Potent Activity of Duocarmyin- and Mmaf-Conjugated FLT3-Directed Antibody-Drug Conjugates Towards Acute Myeloid Leukemia Stem Cells in Vitro and In Vivo

Acute myeloid leukemia (AML) therapy failure due to relapse or refractory disease is likely attributed to the persistence of resting leukemic stem cells (LSCs) in the patient’s bone marrow. As those cells do not divide, they have a decreased vulnerability towards standard chemotherapy. There is thus a high need to develop efficient and specific anti-LSC compounds that advance to the clinic. These agents must have the potential to specifically target LSCs and to eradicate them despite their resting and drug-resistant state. These prerequisites can be elegantly met using antibody-drug conjugates (ADCs) with a carefully selected target and payload. Herein, we describe the development of two FLT3-targeting ADCs either utilizing a DNA-damaging or a microtubule-targeting drug as payload and an in-depth investigation of their capability to eradicate LSCs.
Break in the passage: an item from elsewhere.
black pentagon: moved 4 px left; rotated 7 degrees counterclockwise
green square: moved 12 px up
In payload studies with arrested and proliferating cell lines, we show sustained activity of the DNA-damaging agent duocarmycin (DUBA) in the resting cells, while the efficacy of microtubule-targeting agents was diminished. These results suggested that DUBA could be a promising payload for the construction of an anti-LSC ADC. When conjugated to the humanized FLT3-mAb 20D9h3, both DUBA and monomethyl auristatin F (MMAF) efficiently eradicated FLT3-positive AML cell lines in vitro by proliferation-inhibition and apoptosis induction. While 20D9h3-DUBA arrests cells in G1/S and activates ATR-CHK1 DNA damage repair pathway, 20D9h3-MMAF halts the cell cycle in G2/M, in line with the payload’s mechanism of action. In contrast to gemtuzumab ozogamicin, both ADCs do not lose efficacy in cells overexpressing the drug-resistance transporter ATP-dependent translocase (ABCB1).
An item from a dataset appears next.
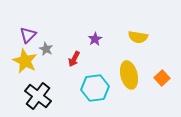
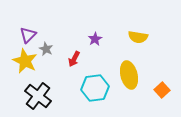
orange square: moved 12 px down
We went on to analyze the potency of both ADCs towards early and very early leukemic progenitors using patient-derived xenograft (PDX) and primary AML cells from three different donors. To this end, we used colony-forming unit (CFU) assays, long-term culture initiating cell (LTC-IC) assays and leukemia-initiating cell (LIC) assays. Overall, 20D9h3-DUBA was highly potent in eradicating colonies and preventing engraftment with effective doses as low as 0.025 µg/ml. Despite not being as effective as 20D9h3-DUBA in colony-assays, 20D9h3-MMAF pre-treatment of AML-393 (0.3 µg/ml) and AML-388 (1 µg/ml) PDX cells was also able to prevent leukemic outgrowth in 4/5 and 5/5 NSG mice, respectively. This is remarkable, as microtubule-targeting agents are generally not regarded as ideal payload choice to eliminate quiescent stem cells. Importantly, healthy CD34-positive bone marrow cells analyzed in the same assays were not harmed by either ADC at the effective doses highlighting the excellent therapeutic window provided by the FLT3 target.
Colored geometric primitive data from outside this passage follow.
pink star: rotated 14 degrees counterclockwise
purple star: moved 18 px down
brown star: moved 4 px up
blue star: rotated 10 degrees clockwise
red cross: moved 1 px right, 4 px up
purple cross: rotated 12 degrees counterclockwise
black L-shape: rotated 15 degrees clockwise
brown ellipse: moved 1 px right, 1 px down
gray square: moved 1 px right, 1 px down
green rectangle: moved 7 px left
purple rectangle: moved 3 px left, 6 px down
The maleimide-technology used in 20D9h3-DUBA is associated with short-comings such as tendency to aggregate, loss of linker-payload due to thiol-exchange reaction and carboxylesterase 1c (CES1c) cleavage specifically in rodents complicating in vivo analyses. In contrast, 20D9h3-MMAF is conjugated by the P5 technology, leading to stable and hydrophilic ADCs. Despite those difficulties, both 20D9h3-MMAF and 20D9h3-DUBA led to strong tumor reductions in AML-388 xenograft mouse models after intravenous treatment with 2 x 3 mg/kg.

In summary, we provide evidence that FLT3-targeting ADCs with both DUBA and MMAF as payload sucessfully eradicate AML LSCs. Further advancements will encompass linker improvements of 20D9h3-DUBA to eventually unite the ADC’s particularly high potency towards AML LSCs with an excellent linker stability.